Artikel 2:65g Geboden en verboden exploitant

[vervallen]

Artikel 2:65h Uitgestelde werking aanwijzingsbesluiten voor bestaande gevallen

In afwijking van het eerste lid van artikel 2:65c geldt het aldaar gestelde verbod voor de exploitant die op het moment van inwerkingtreding van het in artikel 2:65b genoemde aanwijzingsbesluit reeds onder het aanwijzingsbesluit vallende bedrijfsmatige activiteiten verricht, voor die bestaande activiteiten op bestaande locaties eerst drie maanden na inwerkingtreding van het aanwijzingsbesluit of met ingang van inwerkingtreding van het besluit tot weigering of intrekking van een door hem aangevraagde vergunning, voor zover dat eerder is.

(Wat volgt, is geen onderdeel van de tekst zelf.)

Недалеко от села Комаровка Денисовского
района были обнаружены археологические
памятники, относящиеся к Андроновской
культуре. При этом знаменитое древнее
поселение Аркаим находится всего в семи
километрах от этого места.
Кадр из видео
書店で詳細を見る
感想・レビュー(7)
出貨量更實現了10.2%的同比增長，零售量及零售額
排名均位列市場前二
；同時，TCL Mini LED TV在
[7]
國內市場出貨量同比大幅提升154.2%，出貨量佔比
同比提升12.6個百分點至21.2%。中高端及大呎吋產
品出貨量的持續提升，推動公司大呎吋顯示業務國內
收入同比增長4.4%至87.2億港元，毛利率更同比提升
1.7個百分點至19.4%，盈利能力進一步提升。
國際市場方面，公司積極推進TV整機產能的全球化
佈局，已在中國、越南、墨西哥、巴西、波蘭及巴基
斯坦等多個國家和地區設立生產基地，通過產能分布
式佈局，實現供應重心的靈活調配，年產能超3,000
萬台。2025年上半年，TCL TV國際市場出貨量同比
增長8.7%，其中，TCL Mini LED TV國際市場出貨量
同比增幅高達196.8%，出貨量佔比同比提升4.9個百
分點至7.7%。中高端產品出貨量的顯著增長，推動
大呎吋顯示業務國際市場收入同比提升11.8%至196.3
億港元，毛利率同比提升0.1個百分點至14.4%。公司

Artikel 2:65h Uitgestelde werking aanwijzingsbesluiten voor bestaande gevallen

[vervallen]

Artikel 2:65i Positieve beschikking bij niet tijdig beslissen

Op de aanvraag om een vergunning is paragraaf 4.1.3.3. van de Algemene wet bestuursrecht (positieve fictieve beschikking bij niet tijdig beslissen) niet van toepassing.

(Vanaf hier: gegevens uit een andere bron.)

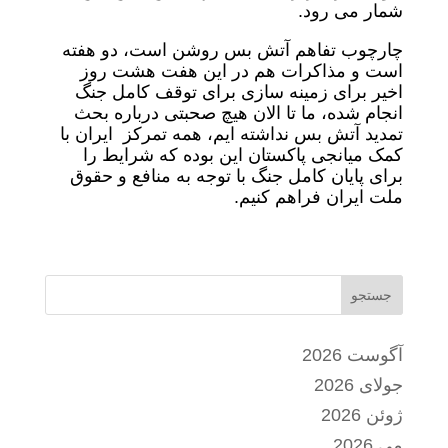
شمار می رود.
چارچوب تفاهم آتش بس روشن است، دو هفته
است و مذاکرات هم در این هفت هشت روز
اخیر برای زمینه سازی برای توقف کامل جنگ
انجام شده، ما تا الان هیچ صحبتی درباره بحث
تمدید ‌آتش بس نداشته ایم، همه تمرکز ایران با
کمک میانجی پاکستان این بوده که شرایط را
برای پایان کامل جنگ با توجه به منافع و حقوق
ملت ایران فراهم کنیم.
جستجو
آگوست 2026
جولای 2026
ژوئن 2026
می 2026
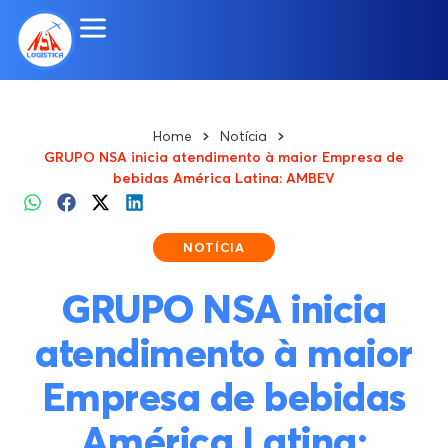
Home
Notícia
GRUPO NSA inicia atendimento à maior Empresa de
bebidas América Latina: AMBEV
NOTÍCIA
GRUPO NSA inicia
atendimento à maior
Empresa de bebidas
América Latina:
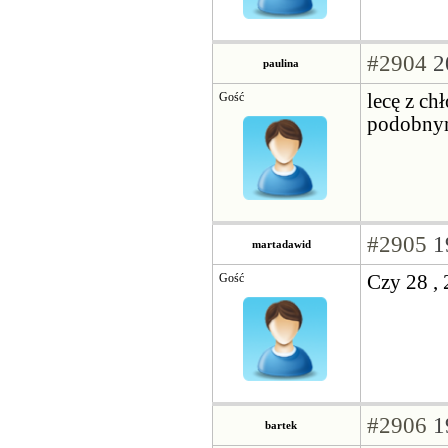
#2904
2
paulina
Gość
lecę z ch
podobny
#2905
1
martadawid
Gość
Czy 28 , 
#2906
1
bartek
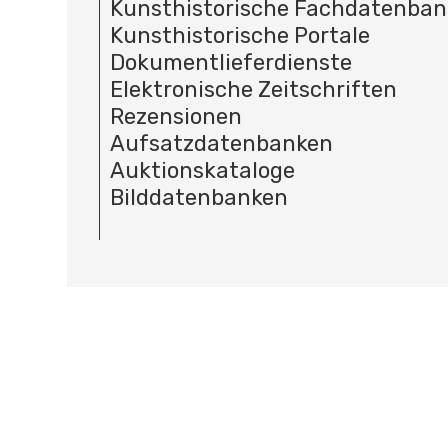
Kunsthistorische Fachdatenba
Kunsthistorische Portale
Dokumentlieferdienste
Elektronische Zeitschriften
Rezensionen
Aufsatzdatenbanken
Auktionskataloge
Bilddatenbanken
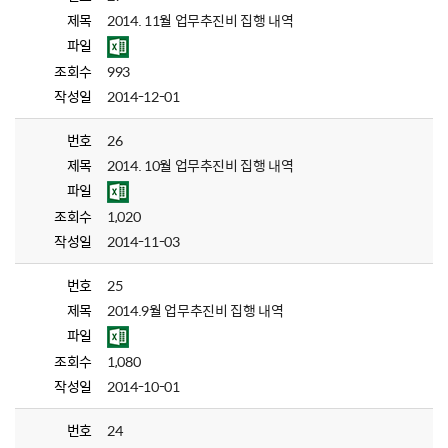
제목
2014. 11월 업무추진비 집행 내역
파일
조회수
993
작성일
2014-12-01
번호
26
제목
2014. 10월 업무추진비 집행 내역
파일
조회수
1,020
작성일
2014-11-03
번호
25
제목
2014.9월 업무추진비 집행 내역
파일
조회수
1,080
작성일
2014-10-01
번호
24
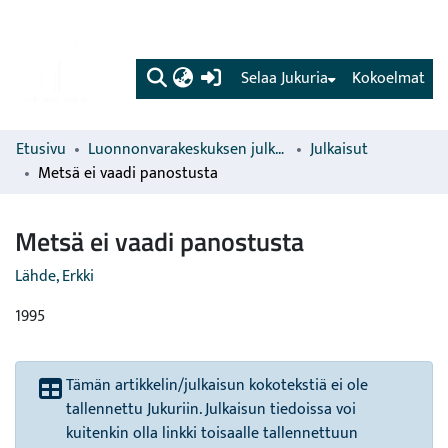
(current)
Selaa Jukuria
Kokoelmat
Etusivu
Luonnonvarakeskuksen julkaisut
Julkaisut
Metsä ei vaadi panostusta
Metsä ei vaadi panostusta
Lähde, Erkki
1995
Tämän artikkelin/julkaisun kokotekstiä ei ole
tallennettu Jukuriin. Julkaisun tiedoissa voi
kuitenkin olla linkki toisaalle tallennettuun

Artikel 2:65i Positieve beschikking bij niet tijdig beslissen

[vervallen]

Artikel 2:65j Sluiting voor het publiek openstaande gebouwen

  • 1.

    De burgemeester kan een voor het publiek openstaand gebouw of een bij dat gebouw behorend erf als bedoeld in artikel 174 van de Gemeentewet in het belang van de openbare orde, veiligheid, gezondheid of zedelijkheid of als er naar zijn oordeel sprake is van bijzondere omstandigheden geheel of gedeeltelijk sluiten.

  • 2.

    Onverminderd hetgeen in artikel 5:24 van de Algemene wet bestuursrecht is bepaald over de bekendmaking, wordt het bevel tot sluiting tevens bekend gemaakt door een schrijven, waaruit het bevel tot sluiting blijkt, aan te brengen op of nabij de toegang(en) van het gebouw of het erf.

  • 3.

    Een ieder is verplicht toe te laten dat het in het tweede lid bedoelde afschrift wordt aangebracht en aangebracht blijft, zolang de sluiting van kracht is.

  • 4.

    Het is een ieder verboden een overeenkomstig het eerste lid gesloten gebouw of erf te betreden of daarin te verblijven.

  • 5.

    Een sluiting kan op aanvraag van belanghebbende(n) door de burgemeester worden opgeheven, wanneer later bekend geworden feiten en omstandigheden hiertoe aanleiding geven en/of naar zijn oordeel voldoende garanties aanwezig zijn, dat geen herhaling van de feiten of gedragingen die tot sluiting hebben geleid, zal plaatsvinden.

  • 6.

    Het in het eerste lid bepaalde geldt niet voor zover in een sluitingsbevoegdheid wordt voorzien:

    • a.

      elders in deze verordening;

    • b.

      in artikel 13b van de Opiumwet.

Artikel 2:65j Sluiting voor het publiek openstaande gebouwen

[vervallen]

 

E. Artikel 2:71 wordt als volgt gewijzigd:

Bestaande tekst

Nieuwe tekst

Artikel 2:71 Begripsbepalingen

In deze afdeling wordt onder consumentenvuurwerk verstaan vuurwerk van categorie F1, F2 of F3 dat op grond van artikel 2.1.1 van het Vuurwerkbesluit is aangewezen als vuurwerk dat ter beschikking mag worden gesteld voor particulier gebruik.

Artikel 2:71 Definitie

In deze afdeling wordt onder consumentenvuurwerk verstaan vuurwerk dat op grond van artikel 2.1.1 van het Vuurwerkbesluit is aangewezen als vuurwerk dat ter beschikking mag worden gesteld voor particulier gebruik.

 

F. Artikel 2:78 wordt als volgt gewijzigd:

Bestaande tekst

Nieuwe tekst

Artikel 2:78 gebiedsontzegging

  • 1.

    De burgemeester kan in het belang van de openbare orde aan degene die, hetzij alleen, hetzij in groepsverband, de openbare orde ernstig verstoort door het plegen van strafbare feiten, anderszins personen lastig valt of schade toebrengt, of bij ernstige vrees daarvoor, het bevel geven zich te verwijderen en zich verwijderd te houden van of uit een door de burgemeester bij bevel gegeven plaats of gebied gedurende de in het bevel genoemde tijd.

  • 2.

    Het is verboden zich op de plaats of in het gebied te bevinden in strijd met een krachtens het eerste lid gegeven bevel.

  • 3.

    De burgemeester beperkt het in het eerste lid genoemdeverbod indien daartoe in verband met de persoonlijke omstandigheden van betrokkene(n) aanleiding is.

  • 4.

    De burgemeester bepaalt de plaats of het gebied waarvoor een gebiedsontzegging bij bevel opgelegd kan worden.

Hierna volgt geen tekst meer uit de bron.